UD meeting in Uppsala, August 23, 2015
Group reports
1. Coordination and names (#1, #9)
2. Copula and cleft sentences (#2, #3)
3. Determiners and pronouns (#4)
4. Ellipsis (#5)
5. MWE including LVC and MW abbr (#6, #7, #8)
6. Particles and adpositions (#10, #16)
7. Tokenization (#11)
8. Clitics and reflexive pronouns (#12, #17)
9. Conversion best practice and tools (#13, #15)
10. Future of UD: enhanced + semantics (#14)
Future work
Based on the group reports, issues can be sorted into two groups:
- Short-term: issues that were (more or less) settled and can be fixed without modifying the current guidelines.
- Long-term: issues that need more discussion and/or are (more or less) likely to require modifications to the universal guidelines.
Short-term issues
- Coordination: the relation u-dep/conj is always left-to-right (head-initial).
- Names: the relation u-dep/name is always left-to-right (head-initial).
- Infinitive markers: the relation should be u-dep/mark (not u-dep/aux); the postag may vary depending on language but u-pos/PART is the default.
- Verb particles: the relation should be u-dep/compound (optionally with subtype “prt”), not u-dep/mark.
- Reflexives: the relation should be u-dep/dobj, u-dep/iobj or u-dep/expl (not u-dep/compound). (For inherent reflexives, u-dep/expl should be used; see the discussion in that relations documentation.)
- Determiners: the relation u-dep/det is (for now) compatible with u-pos/DET, u-pos/PRON and u-pos/ADJ, but not with u-pos/NOUN, u-pos/PROPN and u-pos/NUM.
- Multiword abbreviations: abbreviations without spaces (such as “etc.” or “e.g.”) should not be split into their components; when several abbreviated words form a phrase, the usual principles apply, that is, we prefer a compositional analysis and resort to the u-dep/mwe only when such an analysis would be arbitrary and misleading.
- Compounds: the relation u-dep/compound should only be used for X0 compounding, not for (other types of) multiword expressions.
- Single root: in every tree there is just one node with the
root
dependency relation.
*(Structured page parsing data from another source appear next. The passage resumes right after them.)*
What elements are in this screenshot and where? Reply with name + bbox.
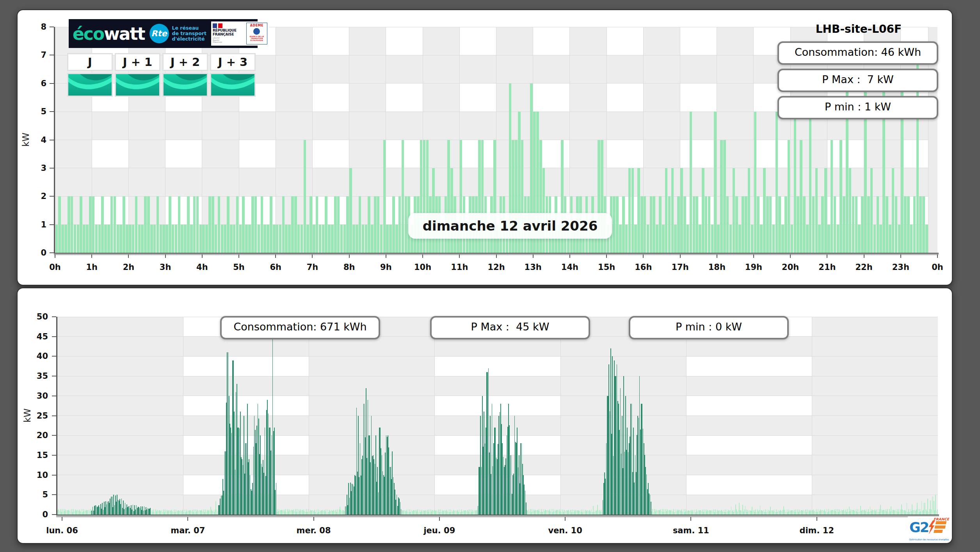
- checker-cell: [183, 416, 309, 436]
- ecowatt-day-tile[interactable]: J + 2: [162, 53, 208, 100]
- power-bar: [175, 225, 178, 253]
- checker-cell: [349, 27, 386, 55]
- x-tick-label: 0h: [37, 262, 73, 272]
- stat-daily-pmax: P Max : 7 kW: [777, 69, 938, 92]
- y-tick-label: 3: [22, 163, 46, 173]
- checker-cell: [680, 112, 717, 140]
- power-bar: [172, 225, 174, 253]
- energy-dashboard: kW 0123456780h1h2h3h4h5h6h7h8h9h10h11h12…: [0, 0, 980, 552]
- checker-cell: [202, 168, 239, 197]
- checker-cell: [496, 112, 534, 140]
- republique-francaise-block: RÉPUBLIQUE FRANÇAISE Liberté Égalité Fra…: [213, 23, 246, 44]
- checker-cell: [423, 112, 460, 140]
- power-bar: [178, 196, 181, 253]
- power-bar: [784, 196, 787, 253]
- power-bar: [261, 196, 263, 253]
- power-bar: [221, 225, 224, 253]
- x-tick-label: 2h: [111, 262, 146, 272]
- date-label: dimanche 12 avril 2026: [408, 213, 612, 239]
- power-bar: [886, 196, 888, 253]
- x-tick: [690, 517, 691, 521]
- checker-cell: [423, 27, 460, 55]
- checker-cell: [643, 112, 680, 140]
- x-tick-label: 21h: [809, 262, 845, 272]
- ecowatt-day-tile[interactable]: J + 3: [210, 53, 256, 100]
- y-tick-label: 30: [24, 391, 48, 401]
- power-bar: [141, 225, 144, 253]
- power-bar: [702, 168, 704, 253]
- power-bar: [616, 196, 619, 253]
- checker-cell: [533, 55, 570, 83]
- checker-cell: [57, 356, 183, 376]
- power-bar: [377, 196, 380, 253]
- power-bar: [64, 225, 67, 253]
- power-bar: [818, 225, 821, 253]
- power-bar: [294, 196, 297, 253]
- y-tick: [52, 475, 56, 476]
- power-bar: [316, 196, 318, 253]
- rte-tagline: Le réseau de transport d'électricité: [172, 25, 206, 42]
- checker-cell: [643, 196, 680, 225]
- y-tick-label: 5: [24, 490, 48, 500]
- checker-cell: [276, 83, 313, 112]
- power-bar: [297, 225, 300, 253]
- power-bar: [723, 140, 726, 253]
- power-bar: [708, 196, 711, 253]
- power-bar: [699, 225, 701, 253]
- x-tick: [91, 254, 92, 258]
- g2e-france-logo: FRANCE G2 Optimisation des ressources én…: [908, 517, 950, 541]
- x-tick-label: 15h: [589, 262, 624, 272]
- checker-cell: [309, 416, 435, 436]
- ademe-text: ADEME: [247, 24, 267, 27]
- checker-cell: [312, 55, 349, 83]
- ecowatt-wordmark-watt: watt: [104, 24, 144, 44]
- checker-cell: [496, 83, 534, 112]
- power-bar: [867, 196, 870, 253]
- y-tick: [52, 514, 56, 515]
- g2e-name-text: G2: [909, 521, 928, 534]
- ecowatt-logo: écowatt Rte Le réseau de transport d'éle…: [69, 19, 258, 48]
- power-bar: [858, 225, 861, 253]
- power-bar: [542, 168, 545, 253]
- power-bar: [690, 112, 692, 253]
- power-bar: [380, 225, 383, 253]
- power-bar: [343, 225, 346, 253]
- x-tick-label: 18h: [699, 262, 735, 272]
- power-bar: [196, 196, 199, 253]
- power-bar: [775, 112, 778, 253]
- y-tick: [50, 55, 54, 55]
- power-bar: [405, 196, 407, 253]
- power-bar: [637, 168, 640, 253]
- power-bar: [910, 225, 913, 253]
- checker-cell: [276, 27, 313, 55]
- power-bar: [695, 196, 698, 253]
- checker-cell: [606, 112, 644, 140]
- stat-daily-pmin: P min : 1 kW: [777, 96, 938, 119]
- y-tick-label: 1: [22, 220, 46, 230]
- y-tick-label: 2: [22, 191, 46, 201]
- x-tick-label: 23h: [883, 262, 918, 272]
- power-bar: [368, 196, 370, 253]
- power-bar: [187, 196, 190, 253]
- ademe-logo: ADEME AGENCE DE LA TRANSITION ÉCOLOGIQUE: [246, 23, 267, 44]
- x-tick: [790, 254, 791, 258]
- power-bar: [735, 196, 738, 253]
- power-bar: [861, 196, 864, 253]
- power-bar: [319, 225, 322, 253]
- power-bar: [668, 196, 671, 253]
- power-bar: [705, 196, 708, 253]
- power-bar: [276, 483, 277, 515]
- ecowatt-day-tile[interactable]: J: [67, 53, 113, 100]
- power-bar: [205, 225, 208, 253]
- x-tick-label: jeu. 09: [408, 525, 471, 536]
- checker-cell: [239, 168, 276, 197]
- power-bar: [279, 225, 282, 253]
- power-bar: [717, 225, 720, 253]
- ecowatt-day-tile[interactable]: J + 1: [115, 53, 160, 100]
- power-bar: [199, 225, 202, 253]
- checker-cell: [128, 140, 165, 169]
- power-bar: [285, 225, 288, 253]
- power-bar: [383, 140, 386, 253]
- weekly-y-axis-line: [56, 317, 57, 516]
- power-bar: [215, 225, 217, 253]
If there is no clear main constituent because of ellipsis, the leftmost orphan is promoted to the head position and the other orphans are attached to it. - Dates: in day-month-year expressions, the year always depends on the month; the month depends on the day if this is indicated by case marking, otherwise the day depends on the month; the relations should be u-dep/nummod if numerical, otherwise u-dep/nmod or u-dep/amod depending on whether the dependents have nominal or adjectival form.
Long-term issues
-
Word segmentation: we need to review our principles for word segmentation to make sure that we can deal both with languages where whitespace does not separate words (such as Vietnamese) and with languages where words need to be segmented into smaller units that wouldn’t traditionally be called words although they are larger than morphemes (such as Turkish).
-
Syntax-semantics mismatch: we need a consistent treatment of constructions where semantic interpretation deviates systematically from surface syntactic structure, including (but not limited to) light verb constructions, idioms, copula constructions, and clefts.
-
Part-of-speech tags: we need a consistent treatment of part-of-speech tags along the formal-functional dimension, including (but not limited to) determiners vs. pronouns, nouns vs. adjectives, adverbs vs. adjectives, and particles such as question particles and negation.
-
Ellipsis: we need a comprehensive treatment of ellipsis that eliminates the u-dep/remnant relation but (ideally) avoids empty elements, possibly based on a generalization of promotion (which is needed anyway).
-
Core arguments: we need to sort out the exact criteria for distinguishing different core arguments, including the distinction between u-dep/dobj and u-dep/iobj, the use of the u-dep/expl relation, and the treatment of pro-drop, clitic doubling, and dislocation.
-
Enhanced dependencies: we need guidelines for the enhanced dependencies, which can potentially play a role in resolving all the previous long-term issues.